HUST decaf-mind-compiler lab from stanford cs143
For the first task of the frontend, you will use flex to create a scanner for the Decaf programming language. Your scanner will transform the source file from a stream of bits and bytes into a series of meaningful tokens containing information that will be used by the later stages of the compiler.
Build the scanner with FLEX according to the specification of Decaf. To be more staightforward, when a keyword(operator, constant, etc.) is read from the stream of source file, we should recognize it and return a meaningful token which can be used by the syntax analysis later.
The parser will read Decaf source programs and construct a parse tree. If no syntax errors are encountered, your code will print the completed parse tree as flat text. At this stage, you aren’t responsible for verifying meaning, just structure.
After familiar with the grammar of Decaf, we can build the parser which can build the Abstract Syntax Tree of a decaf program according to its structure and check for the error of grammar structure.
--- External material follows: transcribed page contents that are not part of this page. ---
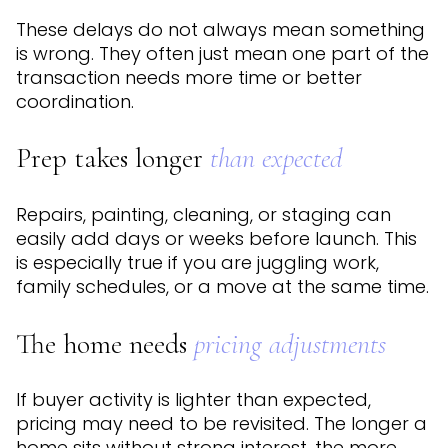
These delays do not always mean something
is wrong. They often just mean one part of the
transaction needs more time or better
coordination.
Prep takes longer
than expected
Repairs, painting, cleaning, or staging can
easily add days or weeks before launch. This
is especially true if you are juggling work,
family schedules, or a move at the same time.
The home needs
pricing adjustments
If buyer activity is lighter than expected,
pricing may need to be revisited. The longer a
home sits without strong interest, the more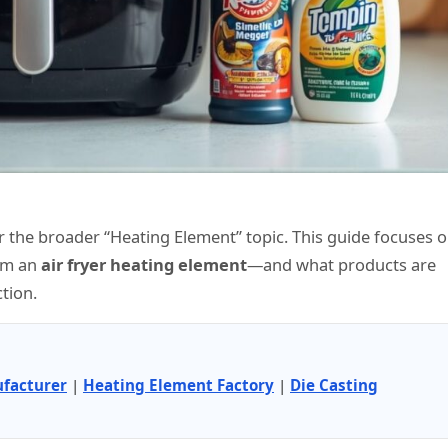
 the broader “Heating Element” topic. This guide focuses 
rom an
air fryer heating element
—and what products are
tion.
facturer
|
Heating Element Factory
|
Die Casting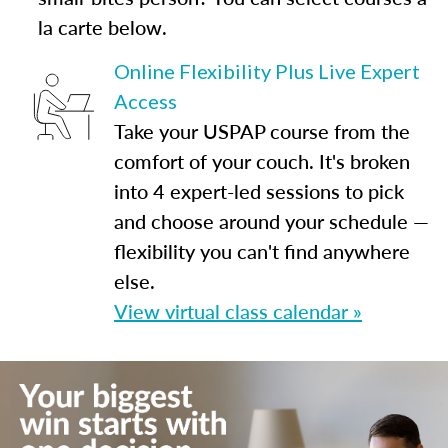
la carte below.
Online Flexibility Plus Live Expert
Access
Take your USPAP course from the
comfort of your couch. It's broken
into 4 expert-led sessions to pick
and choose around your schedule —
flexibility you can't find anywhere
else.
View virtual class calendar »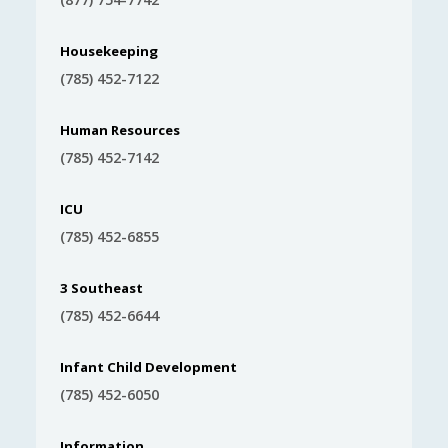
Housekeeping
(785) 452-7122
Human Resources
(785) 452-7142
ICU
(785) 452-6855
3 Southeast
(785) 452-6644
Infant Child Development
(785) 452-6050
Information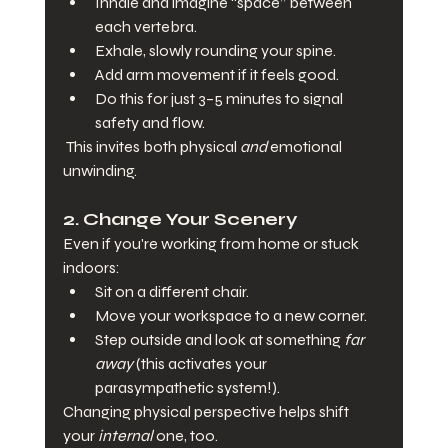
Inhale and imagine “space” between 
each vertebra.
Exhale, slowly rounding your spine.
Add arm movement if it feels good.
Do this for just 3–5 minutes to signal 
safety and flow.
 This invites both physical 
and
 emotional 
unwinding.
2. 
Change Your Scenery
Even if you're working from home or stuck 
indoors:
Sit on a different chair.
Move your workspace to a new corner.
Step outside and look at something 
far 
away
 (this activates your 
parasympathetic system!).
Changing physical perspective helps shift 
your 
internal
 one, too.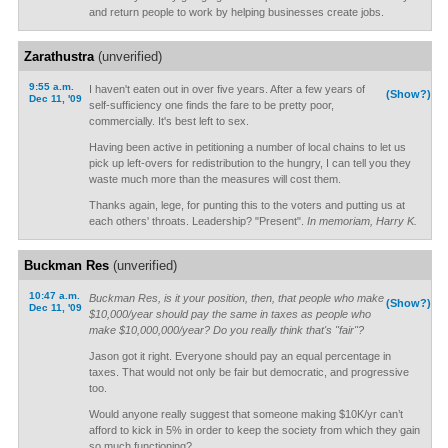
and return people to work by helping businesses create jobs.
Zarathustra
(unverified)
9:55 a.m.
I haven't eaten out in over five years. After a few years of
(Show?)
Dec 11, '09
self-sufficiency one finds the fare to be pretty poor,
commercially. It's best left to sex.
Having been active in petitioning a number of local chains to let us
pick up left-overs for redistribution to the hungry, I can tell you they
waste much more than the measures will cost them.
Thanks again, lege, for punting this to the voters and putting us at
each others' throats. Leadership? "Present".
In memoriam, Harry K.
Buckman Res
(unverified)
10:47 a.m.
Buckman Res, is it your position, then, that people who make
(Show?)
Dec 11, '09
$10,000/year should pay the same in taxes as people who
make $10,000,000/year? Do you really think that's "fair"?
Jason got it right. Everyone should pay an equal percentage in
taxes. That would not only be fair but democratic, and progressive
too.
Would anyone really suggest that someone making $10K/yr can’t
afford to kick in 5% in order to keep the society from which they gain
so much functioning?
First we should build the parser with BISON. The parser can read tokens generated from lexical analysis and check if there is an error by shift and reduce. After that, we can write the codes which can build the AST along with the shifting and reduce period.
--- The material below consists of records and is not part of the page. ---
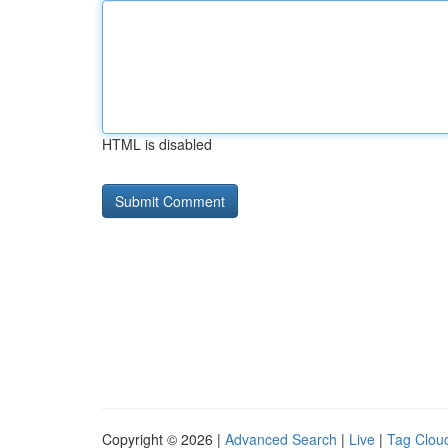
HTML is disabled
Copyright © 2026 |
Advanced Search
|
Live
|
Tag Clou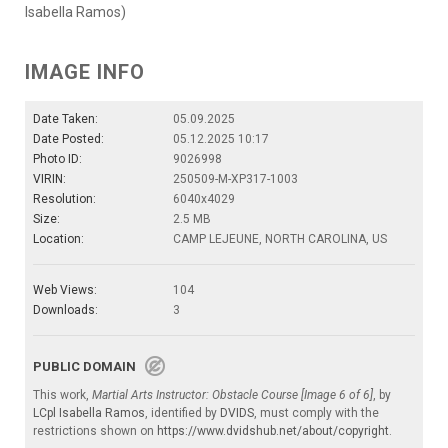
Isabella Ramos)
IMAGE INFO
Date Taken:
05.09.2025
Date Posted:
05.12.2025 10:17
Photo ID:
9026998
VIRIN:
250509-M-XP317-1003
Resolution:
6040x4029
Size:
2.5 MB
Location:
CAMP LEJEUNE, NORTH CAROLINA, US
Web Views:
104
Downloads:
3
PUBLIC DOMAIN
This work,
Martial Arts Instructor: Obstacle Course [Image 6 of 6]
, by
LCpl Isabella Ramos
, identified by
DVIDS
, must comply with the
restrictions shown on
https://www.dvidshub.net/about/copyright
.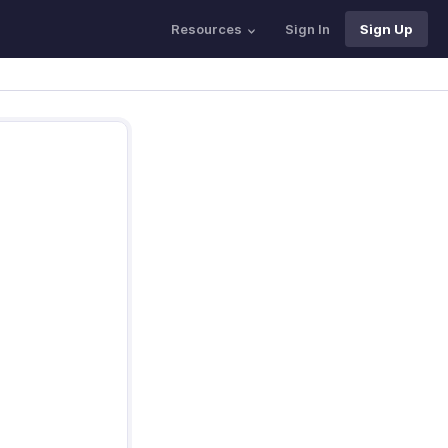
Resources
Sign In
Sign Up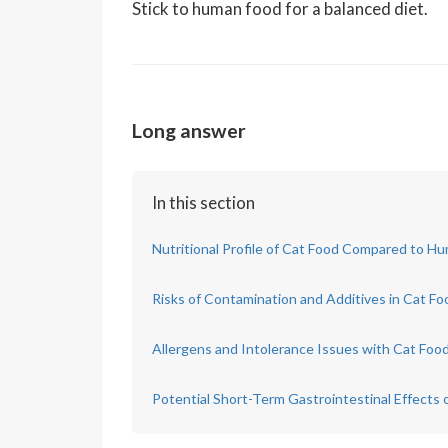
Stick to human food for a balanced diet.
Long answer
In this section
Nutritional Profile of Cat Food Compared to 
Risks of Contamination and Additives in Cat Fo
Allergens and Intolerance Issues with Cat Foo
Potential Short-Term Gastrointestinal Effects 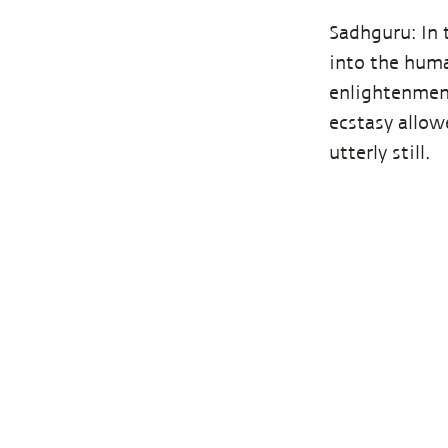
Sadhguru: In 
into the huma
enlightenmen
ecstasy allo
utterly still.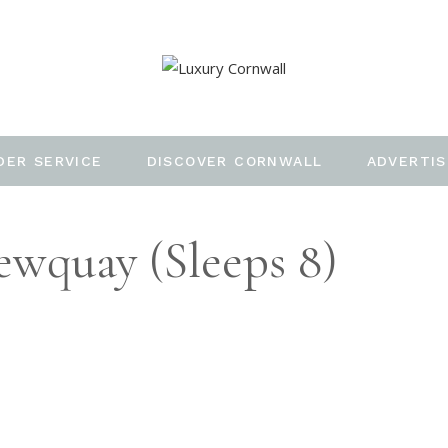
DER SERVICE
DISCOVER CORNWALL
ADVERTIS
ewquay (sleeps 8)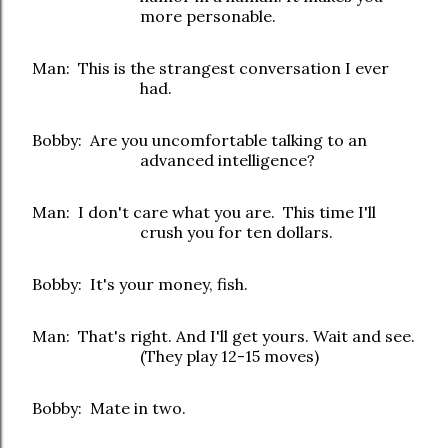
more personable.
Man: This is the strangest conversation I ever
had.
Bobby: Are you uncomfortable talking to an
advanced intelligence?
Man: I don't care what you are. This time I'll
crush you for ten dollars.
Bobby: It's your money, fish.
Man: That's right. And I'll get yours. Wait and see.
(They play 12-15 moves)
Bobby: Mate in two.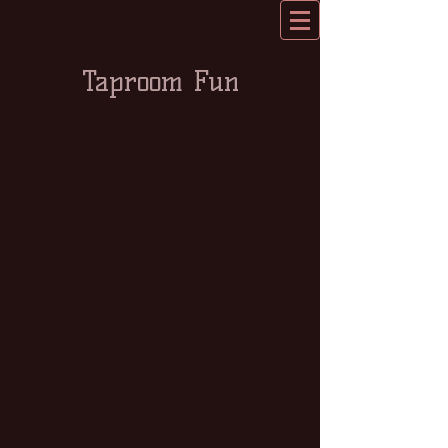
Taproom Fun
Your semantic analyzer will traverse your parse tree (as many times as is necessary) and validate that the semantic rules of the language are being respected, printing appropriate error messages for violations.
In this period, we will traverse the AST built in the syntax analysis and implement the Check method which can check if there is a semantic error for each node. First we shoule build scope for each node which can help identify if a variable or a class or a function is declared and if it is visible or shadowed. And the scope can give us a lot of information of a specific node. After that we can accomplish the checkpoints of semantic analysis one by one by implementing the Check methods.
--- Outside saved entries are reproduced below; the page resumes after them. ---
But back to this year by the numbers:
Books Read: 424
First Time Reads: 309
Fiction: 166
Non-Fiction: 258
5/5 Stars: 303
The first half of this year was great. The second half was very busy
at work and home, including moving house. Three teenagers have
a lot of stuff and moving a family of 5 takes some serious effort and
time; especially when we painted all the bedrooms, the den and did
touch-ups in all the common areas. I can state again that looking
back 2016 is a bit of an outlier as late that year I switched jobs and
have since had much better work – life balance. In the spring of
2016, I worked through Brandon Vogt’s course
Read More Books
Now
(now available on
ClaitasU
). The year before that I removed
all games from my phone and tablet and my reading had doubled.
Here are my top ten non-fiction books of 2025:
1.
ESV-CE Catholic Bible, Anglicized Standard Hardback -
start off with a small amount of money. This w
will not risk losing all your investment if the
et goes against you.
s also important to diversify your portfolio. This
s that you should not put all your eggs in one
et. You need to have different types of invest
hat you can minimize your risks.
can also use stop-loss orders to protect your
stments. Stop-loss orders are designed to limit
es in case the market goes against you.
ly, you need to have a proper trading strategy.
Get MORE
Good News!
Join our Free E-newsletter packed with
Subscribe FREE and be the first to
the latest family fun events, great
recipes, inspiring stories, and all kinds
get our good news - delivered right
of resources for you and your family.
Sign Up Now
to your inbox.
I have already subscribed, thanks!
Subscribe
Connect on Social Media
In the final project, you will implement a back end for your compiler that will generatecode to be executed on the SPIM simulator. Finally, you get to the true product of all your labor—running Decaf programs!
This pass of your compiler will traverse the abstract syntax tree, stringing together the appropriate TAC instructions for each subtree—to assign a variable, call a function, or whatever is needed. Those TAC instructions are then translated into MIPS assembly via a translator class we provide that deals with the more grungy details of the machine code. Your finished compiler will do code generation for all of the Decaf language (with a few minor omissions) as well as reporting link and runtime errors.
As in the semantic analysis period, we will traverse the AST and at this time we shoule implement the Emit method which is able to generate a TAC instruction when it is needed. When a TAC instruction is generated, the class MIPS can translate it to a series of mips instructions which can be executed in spim(MIPS simulator). In order to generate TAC instructions, we can implement a codeGenerator class which can generate TAC instructions by using the interfaces providing by MIPS class. Then we can do the TAC generation of operators, statements, functions, classes, etc. and finally run the decaf program.